WORK TO BE COMPLETED
Exactly the lines from the one with "covered with tu..." to the end of the entries should appear in your answer, retyped word for word.

Top of SUPPLIED ENTRIES

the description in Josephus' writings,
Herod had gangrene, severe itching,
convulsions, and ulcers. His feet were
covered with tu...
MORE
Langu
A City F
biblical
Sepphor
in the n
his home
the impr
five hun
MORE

Bottom of SUPPLIED ENTRIES

ANSWER SECTION
covered with tu...
MORE
Langu
A City F
biblical
Sepphor
in the n
his home
the impr
five hun
MORE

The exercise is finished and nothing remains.